Robust image segmentation in OpenCV


I'm trying to write an OpenCV program that counts fish eggs for someone else. It currently takes their uploaded image, normalizes, blurs, thresholds, dilates, distance transforms, thresholds again, and then finds contours (like in a typical watershed tutorial).
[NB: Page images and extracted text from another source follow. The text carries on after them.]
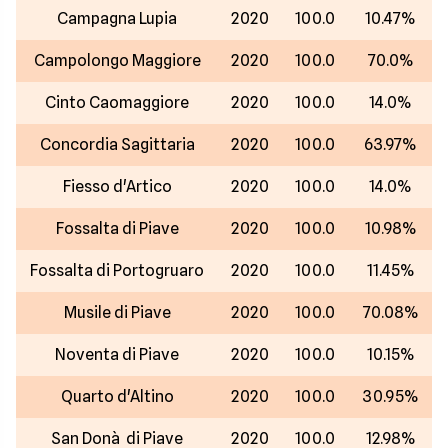
Campagna Lupia
2020
100.0
10.47%
Campolongo Maggiore
2020
100.0
70.0%
Cinto Caomaggiore
2020
100.0
14.0%
Concordia Sagittaria
2020
100.0
63.97%
Fiesso d'Artico
2020
100.0
14.0%
Fossalta di Piave
2020
100.0
10.98%
Fossalta di Portogruaro
2020
100.0
11.45%
Musile di Piave
2020
100.0
70.08%
Noventa di Piave
2020
100.0
10.15%
Quarto d'Altino
2020
100.0
30.95%
San Donà di Piave
2020
100.0
12.98%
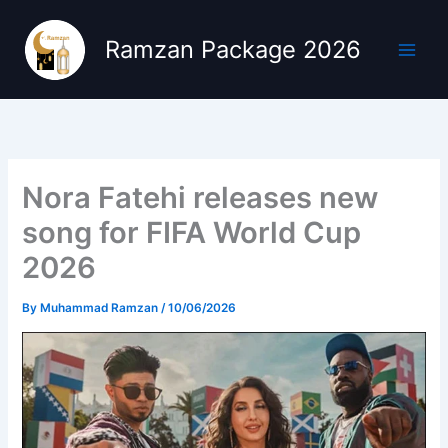
Skip
to
Ramzan Package 2026
content
Nora Fatehi releases new
song for FIFA World Cup
2026
By
Muhammad Ramzan
/
10/06/2026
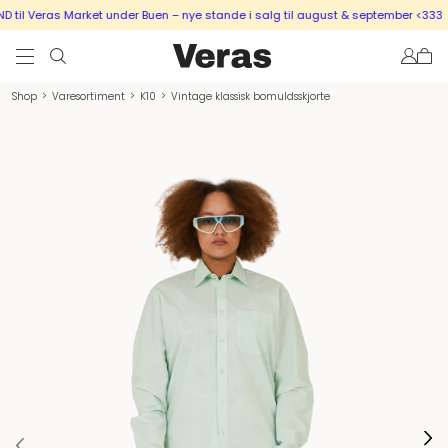
il Veras Market under Buen – nye stande i salg til august & september <333
S
Shop
>
Varesortiment
>
K10
>
Vintage klassisk bomuldsskjorte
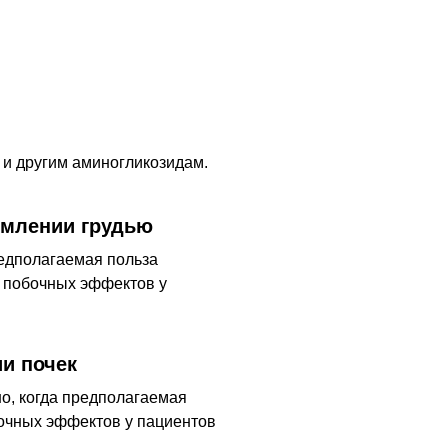
 и другим аминогликозидам.
рмлении грудью
едполагаемая польза
я побочных эффектов у
и почек
, когда предполагаемая
очных эффектов у пациентов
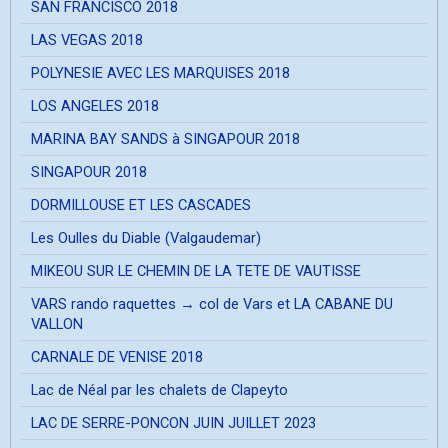
SAN FRANCISCO 2018
LAS VEGAS 2018
POLYNESIE AVEC LES MARQUISES 2018
LOS ANGELES 2018
MARINA BAY SANDS à SINGAPOUR 2018
SINGAPOUR 2018
DORMILLOUSE ET LES CASCADES
Les Oulles du Diable (Valgaudemar)
MIKEOU SUR LE CHEMIN DE LA TETE DE VAUTISSE
VARS rando raquettes → col de Vars et LA CABANE DU
VALLON
CARNALE DE VENISE 2018
Lac de Néal par les chalets de Clapeyto
LAC DE SERRE-PONCON JUIN JUILLET 2023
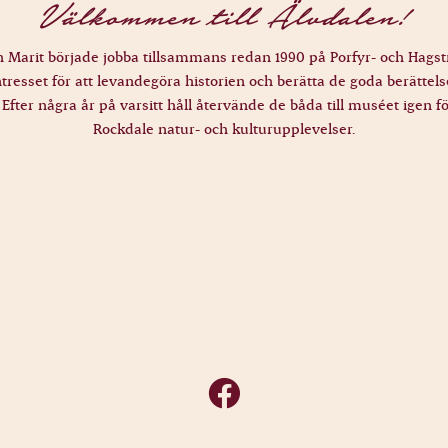
Välkommen till Älvdalen!
h Marit började jobba tillsammans redan 1990 på Porfyr- och Hag
resset för att levandegöra historien och berätta de goda berättels
Efter några år på varsitt håll återvände de båda till muséet igen fö
Rockdale natur- och kulturupplevelser.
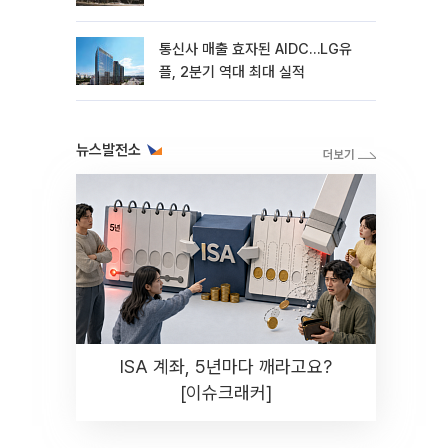
통신사 매출 효자된 AIDC…LG유
플, 2분기 역대 최대 실적
뉴스발전소
ISA 계좌, 5년마다 깨라고요?
[이슈크래커]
The problem I'm having is that the lighting conditions can vary quite a bit, so even with my adaptive threshold values, the accuracy of the algorithm also varies wildly. If there's a gradient brightness across the image it seems to do especially poorly. Sometimes the objects are very bright against the background and other times they're almost the same luminosity. Are there any particularly effective ways to find objects in varying light conditions?

Sample images: img gif


Solution

  • Because anything larger than 100 pixels isn't relevant to your image, I would construct a fourier band pass filter to remove these structures.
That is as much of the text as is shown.